Stats shows over the recent months liquidity components has been changed. Term deposits growth rate stood on a two year low in May/Jun 2016, 1.2%, while demand deposits jumped 10% over the same period. This was not just for the spring. Studies reveals since the fall last year, “money/liquidity” ratio grew over “near money/liquidity”. Most likely imperative rates cuts in short intervals is there only to blame. Analysts believe, due to the fact that banks resources might turn to other markets and cause price pressure, this conversion will bring inflationary effects in either long or short terms. Needless to say that a deceleration in term deposits growth rate would make banks weaker on lending.
History recalls that the lawmakers are focused on utilizing credit policies to overcome recession and yes, it would work in a healthy banking sector climate. Considering Iran’s case, not only the policy is going to help, but also causing irreparable damages is not far-fetched.
Money market reform side by side the negative and positive polices seems the only way to get out alive form the current situation. Not to mention debt market development will solve the credit bottleneck banks are struggling with now. In the end all will lead to pass the impasses safe and sound.
In the Market
The stock market continued the week on a lower note as the inconclusive readings of the market future left investors up in the air. TEDPIX finished today’s affair with 237.61 negative points and stood on 76,509.40 (-0.31%). It seemed participants walked back the knee-jerk reaction throughout the session, and almost all were pressing sell on their stations.

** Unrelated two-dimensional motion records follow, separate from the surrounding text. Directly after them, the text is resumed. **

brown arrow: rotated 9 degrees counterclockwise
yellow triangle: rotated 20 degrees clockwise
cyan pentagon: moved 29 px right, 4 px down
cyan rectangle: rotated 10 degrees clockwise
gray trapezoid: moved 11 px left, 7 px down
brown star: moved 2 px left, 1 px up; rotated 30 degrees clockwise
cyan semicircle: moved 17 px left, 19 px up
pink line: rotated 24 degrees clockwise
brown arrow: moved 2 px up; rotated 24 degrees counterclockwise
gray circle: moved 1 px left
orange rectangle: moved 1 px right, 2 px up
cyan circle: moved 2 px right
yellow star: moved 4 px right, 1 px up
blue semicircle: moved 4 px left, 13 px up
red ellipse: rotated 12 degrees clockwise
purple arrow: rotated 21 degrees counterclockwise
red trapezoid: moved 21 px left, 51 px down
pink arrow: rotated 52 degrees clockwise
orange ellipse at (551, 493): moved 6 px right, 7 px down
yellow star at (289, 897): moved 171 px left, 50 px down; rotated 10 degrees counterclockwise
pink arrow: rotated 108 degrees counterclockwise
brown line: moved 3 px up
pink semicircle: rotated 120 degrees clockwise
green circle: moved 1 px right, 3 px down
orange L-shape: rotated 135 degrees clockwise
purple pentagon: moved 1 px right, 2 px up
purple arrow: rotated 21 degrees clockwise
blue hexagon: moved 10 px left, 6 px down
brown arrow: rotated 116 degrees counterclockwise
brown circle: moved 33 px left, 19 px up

The Auto giants settled off their best levels in contrary to earlier week, testing technical support near the today’s price level. “Saipa” and “Zamyad” ended in the green both while “IKCO” lost 0.74% on the closing. More than 55 mn shares of Saipa changed hand and the ticker closed at IRR 1,099 (+2.16%). Conversely, IKCO finished with the slim loss and stood of IRR 2,935.
The oil-sensitive chemical and oil products sectors ended before the benchmark, extending previous loses even more. After Bandar Abbas Oil Refinery worse than expected financials, the share lost near 4% on the closing. Analysts believes that the pure sell pressure was only due to company inability to cover 3M expected EPS. Tehran and Isfahan Oil refineries also followed the trend with even more force. Shiraz refinery was the sole ticker tried to compensate for the industry, but the low volume made the good faith to an impossible mission.
The highly strategic Pharma sector was full of surprises. After days of sitting on the crown, finally regulator decided to move the limit higher and let Razak Laboratories to stamp +15.49% on the closing. Almost all the other bolds track the trend, left behind huge purchase orders the queue.